# Pressure cooking venison



## Fae (Mar 9, 2005)

I have some venison that my DD's husband gave me. The first I cooked was tough so I figured I would pressure it this time but I'm not sure just how to cook it(recipe) and thought maybe some of you have done this and could offer advice. Thanks.


----------



## margoC (Jul 26, 2007)

I prefer mine pressure cooked. I cut mine in chunks, soak in brine for an hour or so, rinse, put in jars and can. 

I use this canned meat to make "strogenoff" by opening it and making gravy with the juice. I then add the meat, some mushrooms, and sour cream. I also like to add kitchen bouquet and/or maggies liquid seasoning. 


Wild game meat tends to be lean and tough. If you overcook the steaks they are tough. If you undercook the roasts they are tough. Canning the chunked vension is the way I have come to prefer it. I think one reason it tastes better is because of teh brining step, it gets more blood out of the chunks. 

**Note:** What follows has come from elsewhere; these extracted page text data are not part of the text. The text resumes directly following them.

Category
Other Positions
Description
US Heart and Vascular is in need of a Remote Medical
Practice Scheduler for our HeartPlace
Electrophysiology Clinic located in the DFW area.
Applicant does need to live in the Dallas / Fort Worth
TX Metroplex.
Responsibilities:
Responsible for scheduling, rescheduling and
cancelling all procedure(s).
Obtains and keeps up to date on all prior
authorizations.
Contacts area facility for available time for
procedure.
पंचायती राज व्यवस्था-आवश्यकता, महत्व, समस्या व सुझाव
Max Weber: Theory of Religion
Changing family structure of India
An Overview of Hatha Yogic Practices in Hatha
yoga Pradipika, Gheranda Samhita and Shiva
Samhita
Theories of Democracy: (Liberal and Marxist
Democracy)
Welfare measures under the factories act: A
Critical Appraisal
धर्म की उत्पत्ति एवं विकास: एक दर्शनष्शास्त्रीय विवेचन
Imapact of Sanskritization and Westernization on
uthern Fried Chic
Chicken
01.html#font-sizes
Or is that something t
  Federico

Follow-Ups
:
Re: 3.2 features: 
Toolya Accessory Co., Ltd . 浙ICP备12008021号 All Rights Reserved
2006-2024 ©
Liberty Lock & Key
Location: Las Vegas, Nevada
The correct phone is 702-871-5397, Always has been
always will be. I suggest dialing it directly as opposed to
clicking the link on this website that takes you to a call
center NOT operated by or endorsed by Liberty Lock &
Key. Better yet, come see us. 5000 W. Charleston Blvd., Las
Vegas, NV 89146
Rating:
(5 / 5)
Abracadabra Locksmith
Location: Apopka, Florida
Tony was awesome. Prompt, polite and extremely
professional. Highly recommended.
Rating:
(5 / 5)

Canned venison keeps longer than frozen as well. Plus I don't have to worry about electrical outages taking out all my meat. You can store a lot of meat by canning it. I even can the scraps for my doggies. 






Pressure cooking is teh same as canning, only without the jar. I would suggest the cubing and brining, then pressure cook for an hour and a half. Then use that to make a stew. You can probably pressure cook for less if you are not canning. An hour should make it nice and tender.


----------